Molecular line profiles as diagnostics of protostellar collapse: modelling the `blue asymmetry' in inside-out infall

TL;DR

This study models molecular line profiles in collapsing star-forming cores to understand how line asymmetries, especially blue asymmetry, can serve as indicators of collapse stages, considering chemical and temperature variations.

Contribution

It introduces a chemodynamical model coupling chemistry and radiative transfer to analyze molecular line asymmetries in protostellar collapse, highlighting the impact of temperature and chemical distributions.

Findings

Blue asymmetry correlates with collapse stage in models.

Warm central regions produce higher blue asymmetry.
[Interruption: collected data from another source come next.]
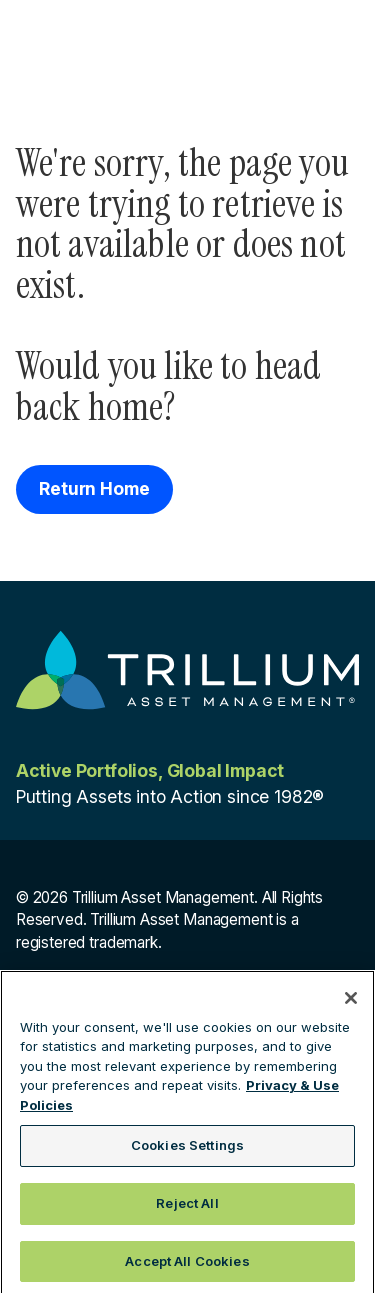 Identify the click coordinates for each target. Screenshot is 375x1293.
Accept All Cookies (187, 1267)
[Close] (351, 1004)
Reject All (187, 1209)
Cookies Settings (187, 1152) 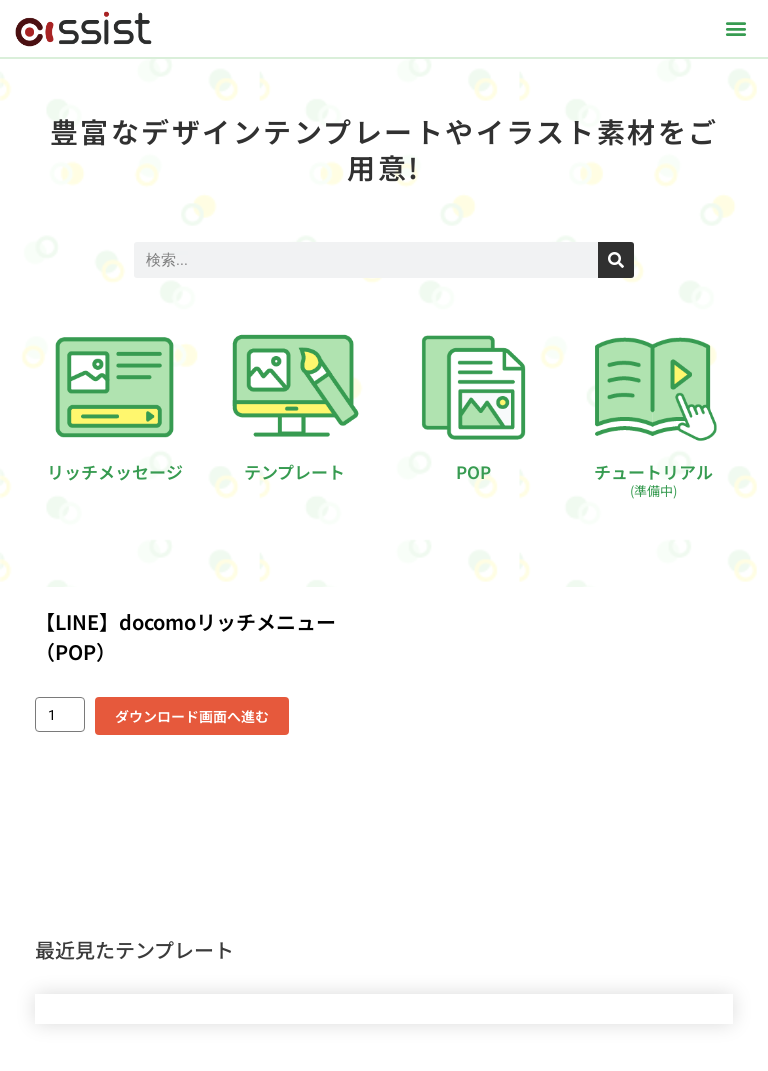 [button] (736, 28)
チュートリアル (653, 479)
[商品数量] (60, 714)
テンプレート (294, 471)
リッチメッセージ (115, 471)
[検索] (616, 260)
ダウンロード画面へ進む (192, 716)
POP (473, 471) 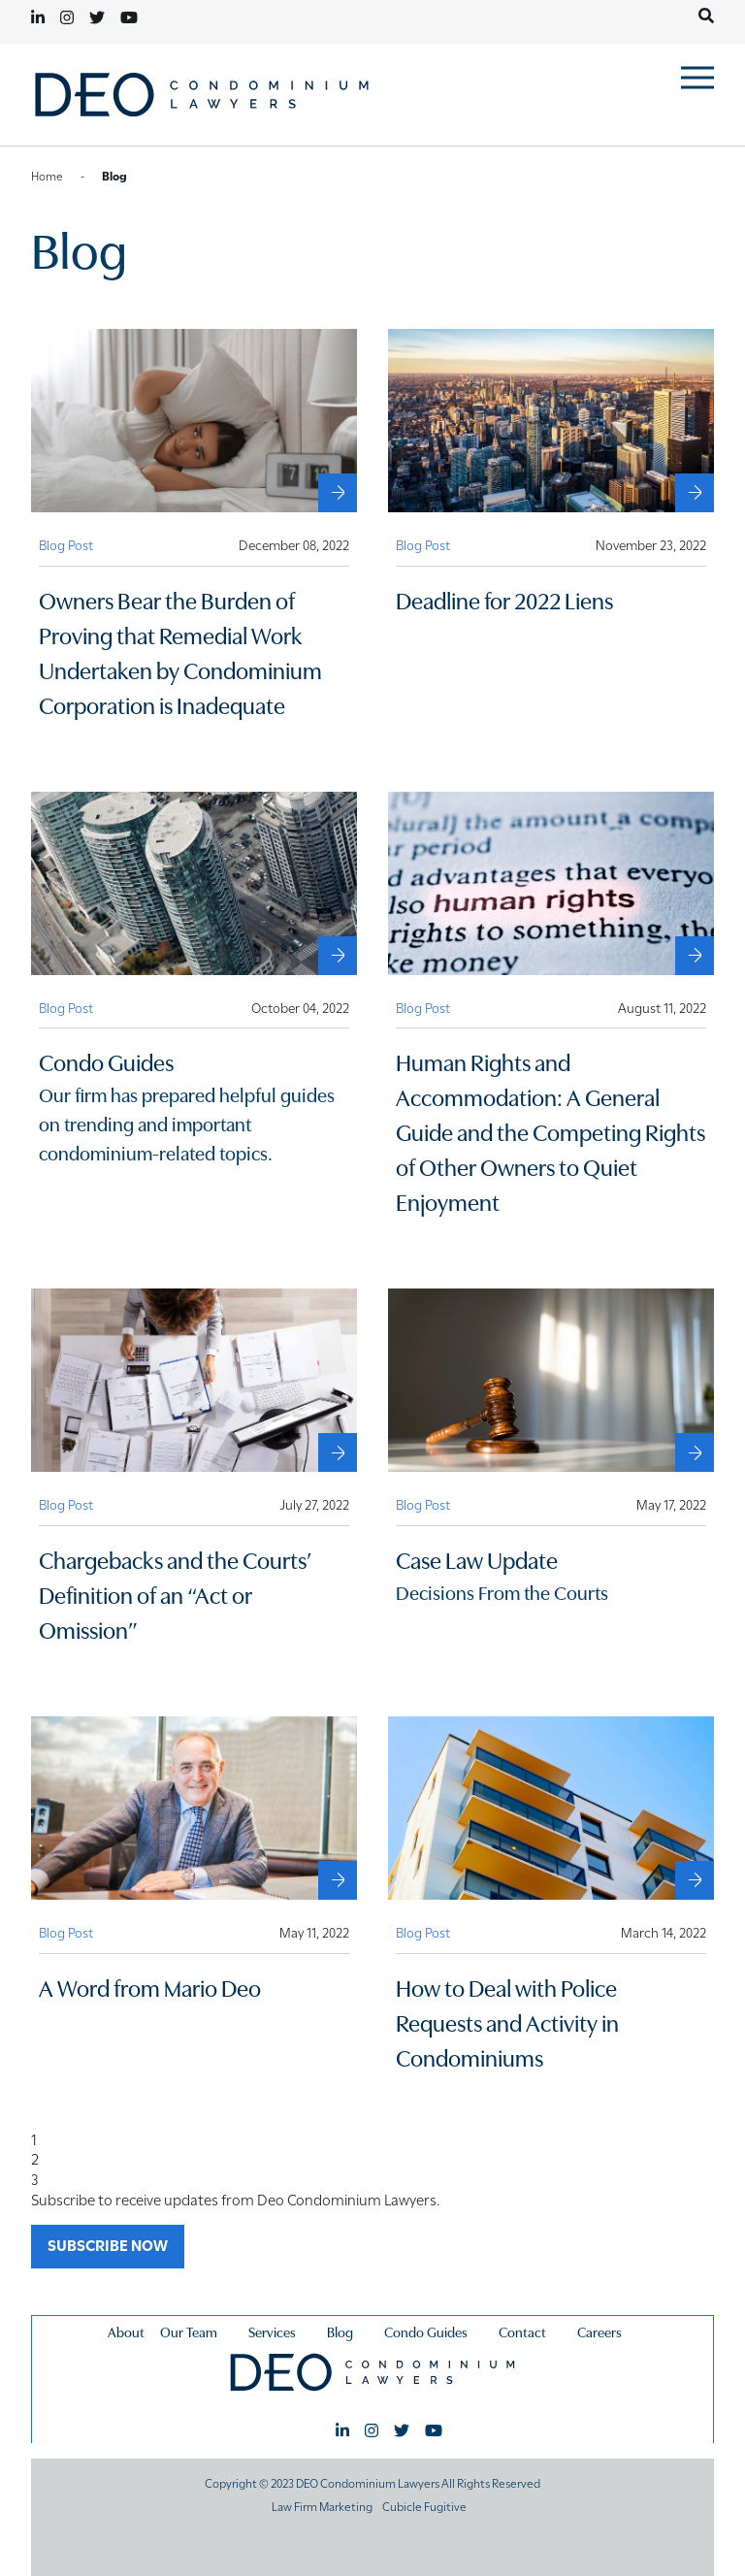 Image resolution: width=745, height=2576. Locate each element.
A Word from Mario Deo (150, 1987)
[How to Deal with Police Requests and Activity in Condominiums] (694, 1880)
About (126, 2331)
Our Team (188, 2331)
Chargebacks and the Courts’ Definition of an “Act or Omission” (175, 1594)
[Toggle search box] (706, 15)
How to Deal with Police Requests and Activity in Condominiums (507, 2021)
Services (272, 2331)
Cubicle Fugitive (424, 2505)
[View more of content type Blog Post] (66, 544)
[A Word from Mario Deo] (337, 1880)
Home (47, 174)
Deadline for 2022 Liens (504, 599)
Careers (599, 2331)
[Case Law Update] (694, 1452)
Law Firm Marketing (322, 2505)
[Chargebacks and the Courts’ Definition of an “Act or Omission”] (337, 1452)
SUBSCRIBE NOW (108, 2244)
Line profiles are sensitive to chemical abundance and temperature distributions.

Abstract

The evolution of star-forming core analogues undergoing inside-out collapse is studied with a multi-point chemodynamical model which self-consistently computes the abundance distribution of chemical species in the core. For several collapse periods the output chemistry of infall tracer species such as HCO+, CS, and N2H+, is then coupled to an accelerated Lambda-iteration radiative transfer code, which predicts the emerging molecular line profiles using two different input gas/dust temperature distributions. We investigate the sensitivity of the predicted spectral line profiles and line asymmetry ratios to the core temperature distribution, the time-dependent model chemistry, as well as to ad hoc abundance distributions. The line asymmetry is found to be strongly dependent on the adopted chemical abundance distribution. In general, models with a warm central region show higher values of blue asymmetry in optically thick HCO+ and CS lines than models with a starless core temperature profile. We find that in the formal context of Shu-type inside-out infall, and in the absence of rotation or outflows, the relative blue asymmetry of certain HCO+ and CS transitions is a function of time and, subject to the foregoing caveats, can act as a collapse chronometer. The sensitivity of simulated HCO+ line profiles to linear radial variations, subsonic or supersonic, of the internal turbulence field is investigated in the separate case of static cores.